Steps to check Elasticsearch remote cluster connections:

  1. Query the current remote-cluster state from a local Elasticsearch node. 
    $ curl --silent --show-error "http://localhost:9200/_remote/info?pretty"
{
  "dr-site" : {
    "seeds" : [
      "203.0.113.50:9443"
    ],
    "connected" : true,
    "mode" : "sniff",
    "num_nodes_connected" : 1,
    "max_connections_per_cluster" : 3,
    "initial_connect_timeout" : "30s",
    "skip_unavailable" : true,
    "cluster_credentials" : "::es_redacted::"
  }
}

    On secured clusters, use HTTPS and authenticate as a user or API key with the cluster monitor privilege. When cluster_credentials is present, the remote cluster is using API key authentication.
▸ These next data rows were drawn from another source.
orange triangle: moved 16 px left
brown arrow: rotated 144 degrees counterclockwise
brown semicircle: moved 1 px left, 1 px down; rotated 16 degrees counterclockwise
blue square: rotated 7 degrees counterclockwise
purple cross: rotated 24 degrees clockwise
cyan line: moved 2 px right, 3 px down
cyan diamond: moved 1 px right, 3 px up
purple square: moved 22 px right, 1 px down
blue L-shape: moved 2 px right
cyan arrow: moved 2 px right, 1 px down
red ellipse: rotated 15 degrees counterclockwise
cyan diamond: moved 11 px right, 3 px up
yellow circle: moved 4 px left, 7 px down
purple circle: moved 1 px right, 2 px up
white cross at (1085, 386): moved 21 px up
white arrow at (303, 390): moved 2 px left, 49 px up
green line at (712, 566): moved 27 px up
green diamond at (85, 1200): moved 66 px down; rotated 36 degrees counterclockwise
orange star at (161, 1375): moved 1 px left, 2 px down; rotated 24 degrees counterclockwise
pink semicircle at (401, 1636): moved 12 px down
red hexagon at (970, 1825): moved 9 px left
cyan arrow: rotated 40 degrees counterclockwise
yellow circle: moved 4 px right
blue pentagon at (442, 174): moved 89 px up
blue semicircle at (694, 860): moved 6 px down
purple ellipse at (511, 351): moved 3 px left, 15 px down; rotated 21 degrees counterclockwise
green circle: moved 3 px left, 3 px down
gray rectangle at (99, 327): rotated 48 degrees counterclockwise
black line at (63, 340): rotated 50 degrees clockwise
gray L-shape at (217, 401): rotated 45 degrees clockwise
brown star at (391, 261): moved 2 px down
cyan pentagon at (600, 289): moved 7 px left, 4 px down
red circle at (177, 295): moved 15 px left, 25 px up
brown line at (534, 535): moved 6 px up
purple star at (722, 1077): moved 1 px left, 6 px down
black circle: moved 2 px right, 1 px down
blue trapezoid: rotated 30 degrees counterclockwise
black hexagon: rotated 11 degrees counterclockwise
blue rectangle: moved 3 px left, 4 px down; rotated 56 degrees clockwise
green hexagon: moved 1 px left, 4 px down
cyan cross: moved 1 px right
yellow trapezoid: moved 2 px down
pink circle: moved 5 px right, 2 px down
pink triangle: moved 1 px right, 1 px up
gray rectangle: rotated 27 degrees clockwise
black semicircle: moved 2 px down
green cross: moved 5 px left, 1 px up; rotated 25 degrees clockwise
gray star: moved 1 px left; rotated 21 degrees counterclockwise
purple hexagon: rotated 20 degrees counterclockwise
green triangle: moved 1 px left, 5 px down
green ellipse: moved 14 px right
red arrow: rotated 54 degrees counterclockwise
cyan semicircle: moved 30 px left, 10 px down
  2. Reduce the output to connection fields when checking several aliases at once. 
    $ curl --silent --show-error "http://localhost:9200/_remote/info?pretty&filter_path=*.connected,*.mode,*.skip_unavailable,*.num_nodes_connected,*.num_proxy_sockets_connected,*.seeds,*.proxy_address,*.cluster_credentials"
{
  "dr-site" : {
    "connected" : true,
    "mode" : "sniff",
    "skip_unavailable" : true,
    "num_nodes_connected" : 1,
    "seeds" : [
      "203.0.113.50:9443"
    ],
    "cluster_credentials" : "::es_redacted::"
  }
}

    Since Elasticsearch 8.15, remote clusters default to skip_unavailable: true unless the setting is pinned explicitly on the local cluster, so a search can still return results while omitting an unavailable remote.

    Proxy-mode remotes report proxy_address and num_proxy_sockets_connected instead of the sniff-mode seed and node counts.

  3. Test TCP reachability to the exact seed or proxy endpoint reported for the remote alias. 
    $ nc -vz -w 3 203.0.113.50 9443
Connection to 203.0.113.50 9443 port [tcp/*] succeeded!

    Use the same host and port shown in _remote/info. Certificate-based remotes usually listen on 9300, while API-key remotes use the remote-cluster server port 9443 unless the remote cluster overrides remote_cluster.port.

  4. Inspect recent local node logs for remote handshake, trust, or connection-close failures. 
    $ sudo journalctl --unit=elasticsearch.service --since "15 minutes ago" --no-pager | grep --ignore-case --extended-regexp 'remote cluster|connect_exception|failed to establish trust|closed by remote'
[2026-04-02T10:14:42,318][WARN ][o.e.c.s.DiagnosticTrustManager] [node-01] failed to establish trust with server at [203.0.113.50:9443]
[2026-04-02T10:14:42,320][WARN ][o.e.t.SniffConnectionStrategy] [node-01] fetching nodes from external cluster [dr-site] failed
org.elasticsearch.transport.ConnectTransportException: [][203.0.113.50:9443] connect_exception

    failed to establish trust with server usually points to a TLS CA or certificate mismatch, while connect_exception is more commonly a host, port, routing, or firewall problem. If the package writes file logs instead of journal entries, search the active log under /var/log/elasticsearch for the same messages.

    Related: How to manage the Elasticsearch service with systemctl in Linux

  5. Re-check the alias after correcting routing, TLS, or remote-cluster-server settings. 
    $ curl --silent --show-error "http://localhost:9200/_remote/info?pretty&filter_path=*.connected,*.mode,*.num_nodes_connected,*.num_proxy_sockets_connected,*.cluster_credentials"
{
  "dr-site" : {
    "connected" : true,
    "mode" : "sniff",
    "num_nodes_connected" : 1,
    "cluster_credentials" : "::es_redacted::"
  }
}

    If the alias still shows connected: false, run a fresh cross-cluster request or GET /_resolve/cluster/*:* from an account allowed to resolve remote indices to trigger another connection attempt, then compare the new response with the local log messages.